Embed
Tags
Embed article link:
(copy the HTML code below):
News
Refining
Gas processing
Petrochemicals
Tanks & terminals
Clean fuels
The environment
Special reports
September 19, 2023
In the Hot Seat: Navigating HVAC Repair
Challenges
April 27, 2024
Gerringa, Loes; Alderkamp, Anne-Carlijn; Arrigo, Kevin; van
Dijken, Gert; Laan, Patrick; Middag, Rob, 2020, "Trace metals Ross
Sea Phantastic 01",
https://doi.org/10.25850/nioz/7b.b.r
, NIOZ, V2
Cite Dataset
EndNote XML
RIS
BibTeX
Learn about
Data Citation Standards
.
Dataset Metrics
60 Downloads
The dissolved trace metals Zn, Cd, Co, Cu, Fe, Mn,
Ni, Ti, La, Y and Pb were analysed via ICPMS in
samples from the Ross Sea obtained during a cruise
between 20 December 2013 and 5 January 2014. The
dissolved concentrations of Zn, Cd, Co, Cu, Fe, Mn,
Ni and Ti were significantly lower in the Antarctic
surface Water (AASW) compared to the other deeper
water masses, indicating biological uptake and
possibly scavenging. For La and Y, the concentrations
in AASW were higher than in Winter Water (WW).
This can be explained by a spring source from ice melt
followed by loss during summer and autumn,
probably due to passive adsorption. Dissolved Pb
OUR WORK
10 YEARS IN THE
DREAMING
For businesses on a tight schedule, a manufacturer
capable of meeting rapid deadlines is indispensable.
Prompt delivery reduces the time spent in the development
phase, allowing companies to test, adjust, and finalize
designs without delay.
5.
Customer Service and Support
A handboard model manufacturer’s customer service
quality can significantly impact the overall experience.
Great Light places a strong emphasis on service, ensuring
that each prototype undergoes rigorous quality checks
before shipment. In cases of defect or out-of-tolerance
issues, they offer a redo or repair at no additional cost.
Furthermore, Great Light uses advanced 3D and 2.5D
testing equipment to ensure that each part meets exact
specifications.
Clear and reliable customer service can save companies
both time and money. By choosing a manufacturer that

◆ Exercise instructions
Of all the entries above, repeat only the lines from the line that has "10 YEARS IN THE" to the line that has "Great Light places", both lines included, exactly.

◆ Final answer
10 YEARS IN THE
DREAMING
For businesses on a tight schedule, a manufacturer
capable of meeting rapid deadlines is indispensable.
Prompt delivery reduces the time spent in the development
phase, allowing companies to test, adjust, and finalize
designs without delay.
5.
Customer Service and Support
A handboard model manufacturer’s customer service
quality can significantly impact the overall experience.
Great Light places a strong emphasis on service, ensuring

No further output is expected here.